Women throughout metro Atlanta often arrive at GVI after searching for fibroid specialists, Atlanta fibroid center alternatives, or free fibroid consultations because they know something is off. Trust that instinct.
You deserve to know whether fibroids are contributing to iron deficiency, anemia, and poor quality of life—and what your treatment options look like now, not someday.
The Bottom Line
Fibroids do not absorb iron directly. But they can absolutely set off a chain reaction of heavy bleeding, iron depletion, anemia, and everyday exhaustion that chips away at your quality of life.
If you are dealing with heavy periods, fibroid fatigue, or anemia symptoms in Atlanta, schedule a FREE consultation with Georgia Vascular Institute to learn whether UFE may be the right next step.
Sources / Reference Notes
- [1] ACOG. Heavy Menstrual Bleeding FAQ. Notes that blood loss from heavy periods can lead to iron-deficiency anemia.
- [2] CDC National Center for Health Statistics. Anemia can cause fatigue and shortness of breath.

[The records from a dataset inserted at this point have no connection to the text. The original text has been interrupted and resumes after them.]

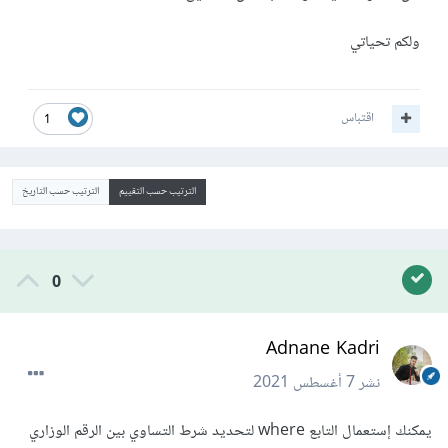
ولكم تحياتي
اقتباس
1
الترتيب حسب التقييم
الترتيب حسب التاريخ
0
Adnane Kadri
نشر
7 أغسطس 2021
يمكنك إستعمال التابع where لتحديد شرط التساوي بين الرقم الوزاري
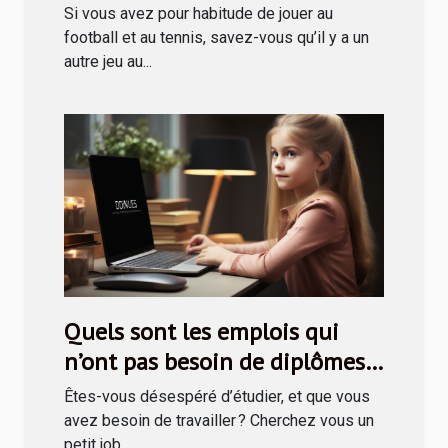
Si vous avez pour habitude de jouer au
football et au tennis, savez-vous qu’il y a un
autre jeu au...
Quels sont les emplois qui
n’ont pas besoin de diplômes
avant de recruter ?
Êtes-vous désespéré d’étudier, et que vous
avez besoin de travailler ? Cherchez vous un
petit job...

- [3] Munro MG et al. The relationship between heavy menstrual bleeding, iron deficiency, and iron deficiency anemia. American Journal of Obstetrics & Gynecology, 2023.
- [4] Goodwin SC et al. Uterine artery embolization for treatment of leiomyomata. Obstetrics & Gynecology, 2008.
- [5] Geschwind JF et al. Quality of Life Assessment After Uterine Artery Embolization in Women with Symptomatic Fibroids, 2025.
- [6] Kawano M et al. Life-threatening anemia due to uterine fibroids: A case series, 2022.